Con motivo de la semana del libro, Amelia Serraller estrena en primicia en nuestra web "Un ciclón en la sombra". Este relato constituye un anticipo de su nueva obra, "Réquiem y marmitako", cuyo lanzamiento a cargo de Ediciones Facta está previsto para el mes de mayo. El nuevo trabajo de Amelia Serraller lleva el subtítulo de "Historias del confinamiento" y cuenta con prólogo del escritor y editor vasco Félix Maraña y portada del artista donostiarra Kanif Beruna.  

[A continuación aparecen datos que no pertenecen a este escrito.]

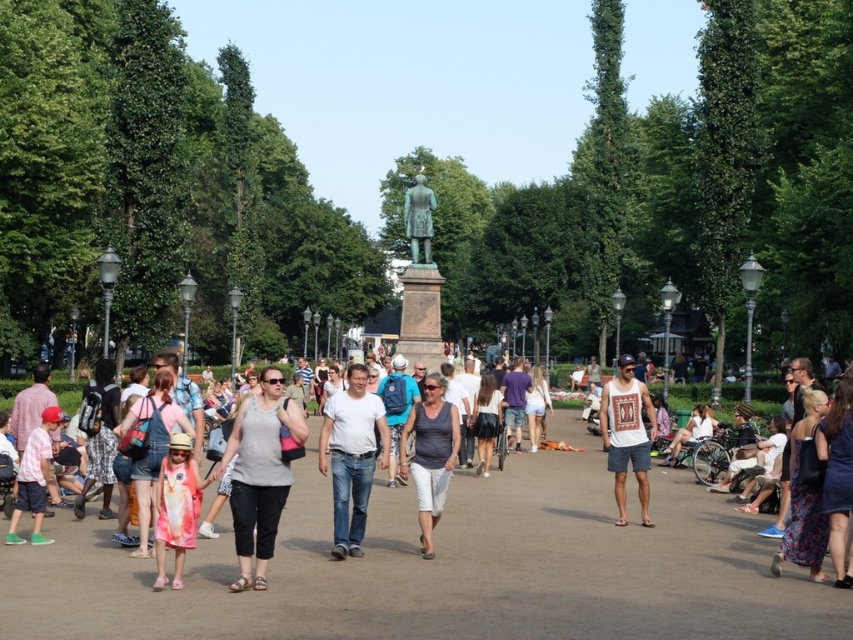 You are at the park and see two dresses in the crowd. The dark blue dress at lower right and the white cotton dress at center. Which one is positioned more to the right side of the park?

The dark blue dress at lower right is positioned more to the right side of the park as it is to the right of the white cotton dress at center.

You are a photographer positioned at the edge of the pathway. You want to capture a photo that includes both the dark blue dress at lower right and the denim shorts at center. Which of the two items should you focus on first to ensure both are in frame?

The dark blue dress at lower right is closer to the viewer than the denim shorts at center, so you should focus on the dark blue dress at lower right first to ensure both are in frame.

You are a photographer planning to capture a group photo of the two dresses in the park scene. The dark blue dress at lower right and the white cotton dress at center are both in your frame. Considering their sizes, which dress should you focus on to ensure it fits well within the camera frame without cropping?

The white cotton dress at center should be focused on since it is smaller in width compared to the dark blue dress at lower right, allowing it to fit better within the camera frame without cropping. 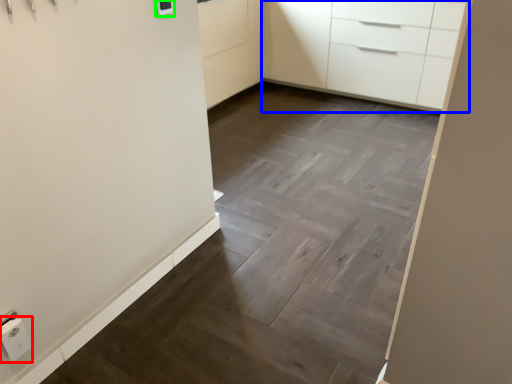 Question: Estimate the real-world distances between objects in this image. Which object is closer to electric outlet (highlighted by a red box), chest of drawers (highlighted by a blue box) or light switch (highlighted by a green box)?

Choices:
 (A) chest of drawers
 (B) light switch

Answer: (B) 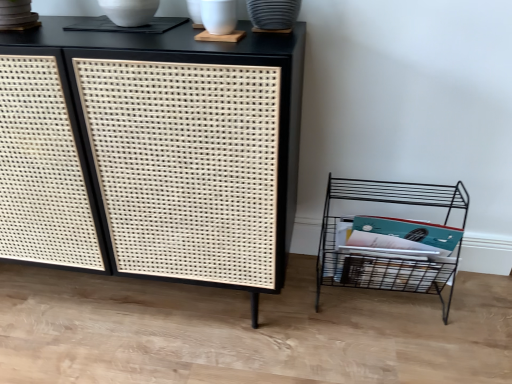 At what (x,y) coordinates should I click in order to perform the action: click on vacant area that lies between black woven cabinet at center and black wire shelf at lower right. Please return your answer as a coordinate pair (x, y). Looking at the image, I should click on (337, 318). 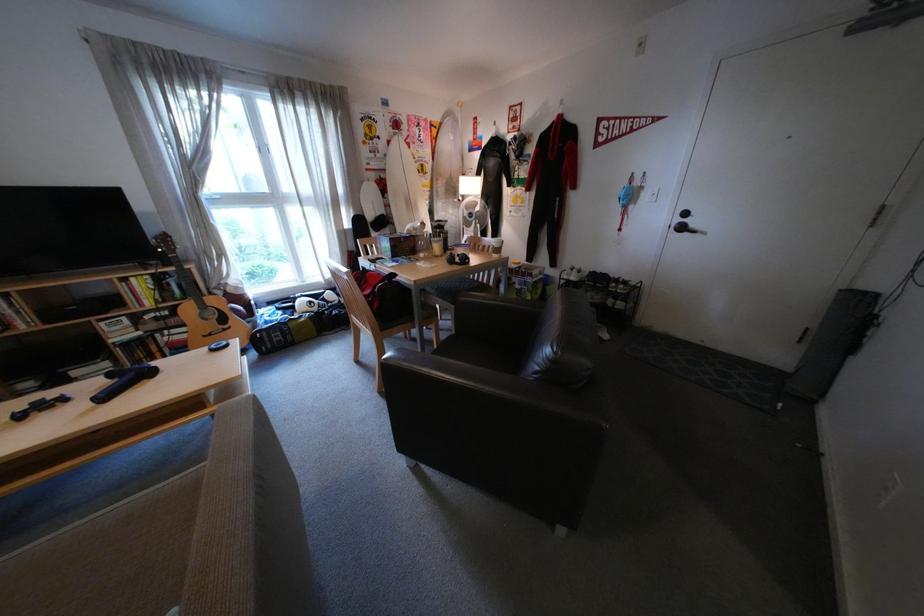 Where would you flip the white light switch? Please return your answer as a coordinate pair (x, y).

(640, 45) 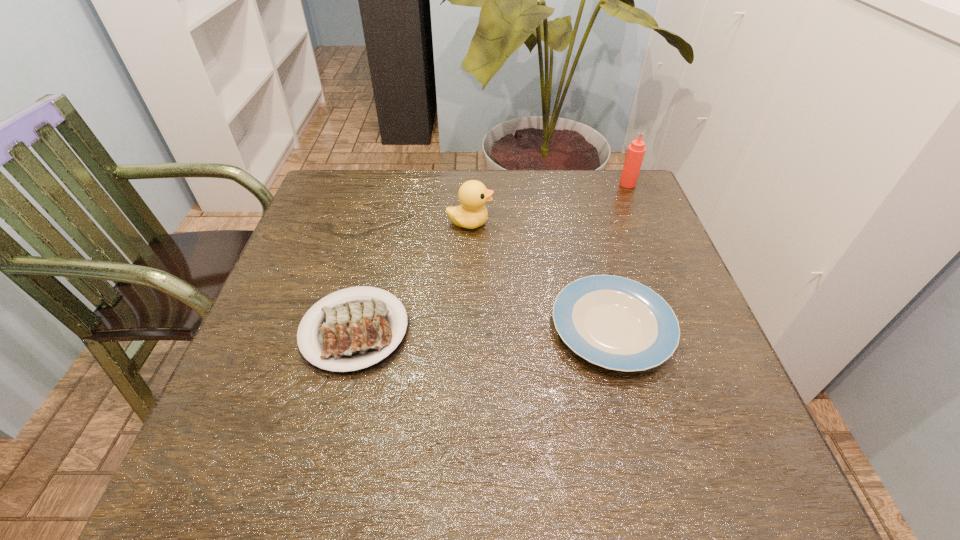 Identify the location of the rightmost object. The width and height of the screenshot is (960, 540). (636, 150).

You are a GUI agent. You are given a task and a screenshot of the screen. Output one action in this format:
    pyautogui.click(x=<x>, y=<y>)
    Task: Click on the Tabasco sauce
    This screenshot has height=540, width=960.
    Given the screenshot: What is the action you would take?
    pyautogui.click(x=636, y=150)

The image size is (960, 540). Find the location of `the second farthest object`. the second farthest object is located at coordinates (473, 195).

Locate an element on the screen. Image resolution: width=960 pixels, height=540 pixels. the second object from left to right is located at coordinates (473, 195).

Image resolution: width=960 pixels, height=540 pixels. Identify the location of the left plate. (353, 333).

Locate an element on the screen. This screenshot has height=540, width=960. the right plate is located at coordinates (617, 323).

The height and width of the screenshot is (540, 960). Find the location of `vacant area situated 0.280m on the left of the farthest object`. vacant area situated 0.280m on the left of the farthest object is located at coordinates (522, 184).

This screenshot has width=960, height=540. Find the location of `free space located on the face of the duck`. free space located on the face of the duck is located at coordinates (602, 223).

Find the location of `free space located 0.390m on the right of the left plate`. free space located 0.390m on the right of the left plate is located at coordinates (611, 330).

Where is `blank space located 0.400m on the left of the second object from right to left`? blank space located 0.400m on the left of the second object from right to left is located at coordinates (354, 328). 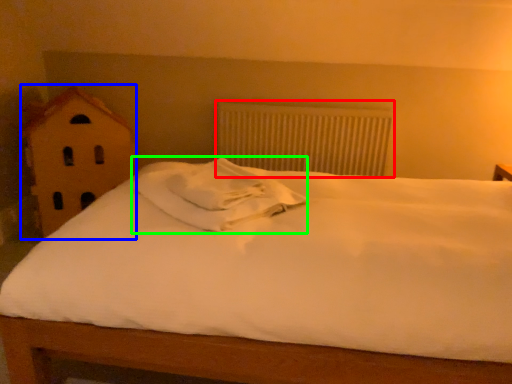 Question: Considering the real-world distances, which object is farthest from radiator (highlighted by a red box)? toy (highlighted by a blue box) or pillow (highlighted by a green box)?

Choices:
 (A) toy
 (B) pillow

Answer: (B) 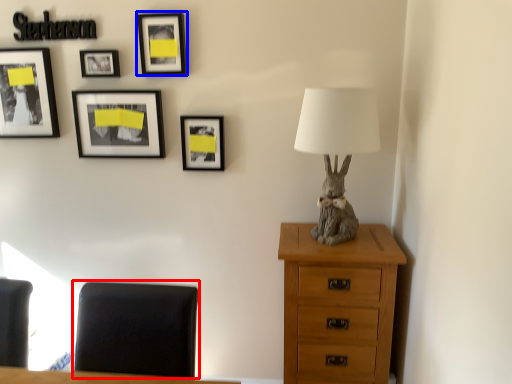 Question: Which of the following is the closest to the observer, furniture (highlighted by a red box) or picture frame (highlighted by a blue box)?

Choices:
 (A) furniture
 (B) picture frame

Answer: (A) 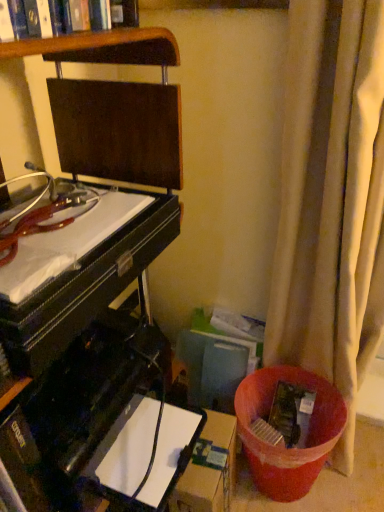 Question: From a real-world perspective, relative to beige fabric curtain at right, is black glossy computer desk at left vertically above or below?

Choices:
 (A) below
 (B) above

Answer: (B)

Question: Would you say black glossy computer desk at left is inside or outside beige fabric curtain at right?

Choices:
 (A) outside
 (B) inside

Answer: (A)

Question: Which object is the closest to the beige fabric curtain at right?

Choices:
 (A) black glossy computer desk at left
 (B) brown cardboard box at lower center

Answer: (A)

Question: Based on their relative distances, which object is nearer to the brown cardboard box at lower center?

Choices:
 (A) beige fabric curtain at right
 (B) black glossy computer desk at left

Answer: (B) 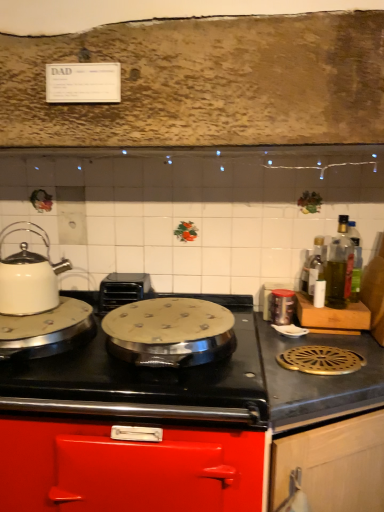 This screenshot has width=384, height=512. What are the coordinates of `blank space above metallic gray stovetop at right (from a real-world perspective)` in the screenshot? It's located at (331, 353). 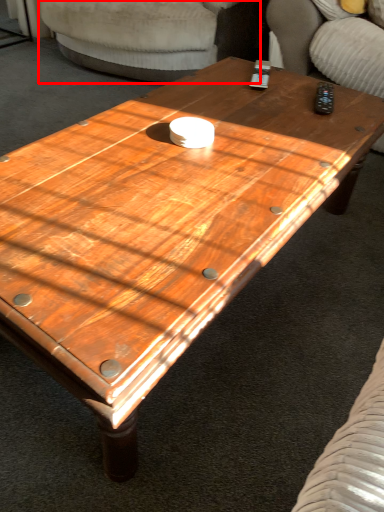 Question: Where is armchair (annotated by the red box) located in relation to armchair in the image?

Choices:
 (A) left
 (B) right

Answer: (A) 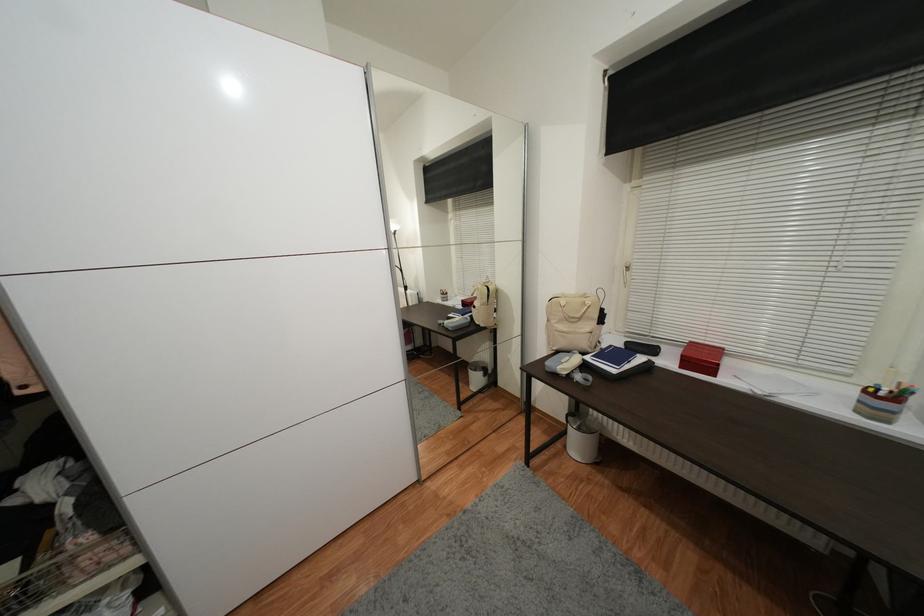 I want to click on striped pencil holder, so click(882, 400). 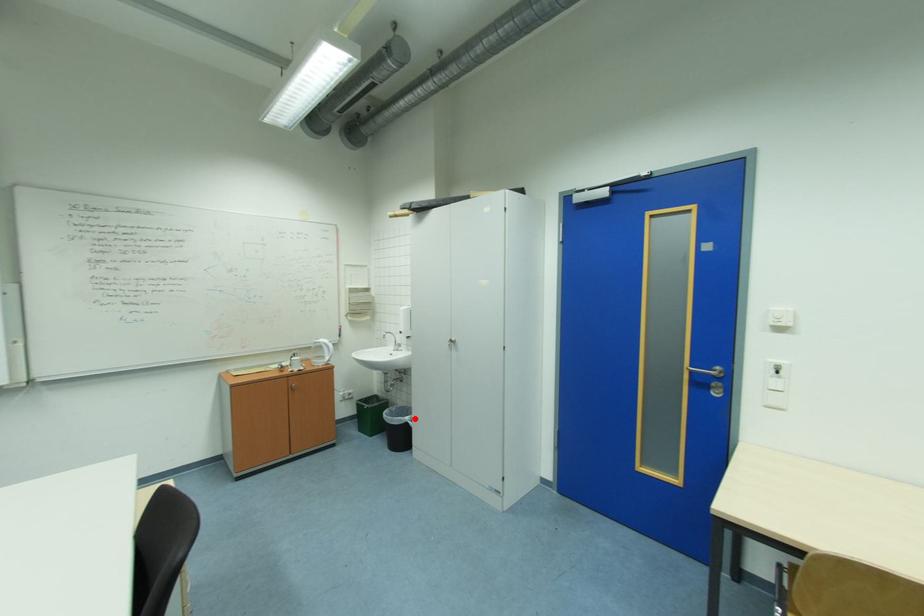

Queremos agradecer a Amelia Serraller su generosidad al compartir con nosotros este adelanto de su nuevo libro

 

Un ciclón en la sombra

Maite bajó las escaleras corriendo. Y ya podía hacerlo, porque su cachorro Renton le llevaba un tramo de adelanto. Antes, le hubiera atado en corto con un grito. Ahora, ella deseaba tanto como él pasear por la desierta ciudad y sentir la brisa enredándose por su largo cabello.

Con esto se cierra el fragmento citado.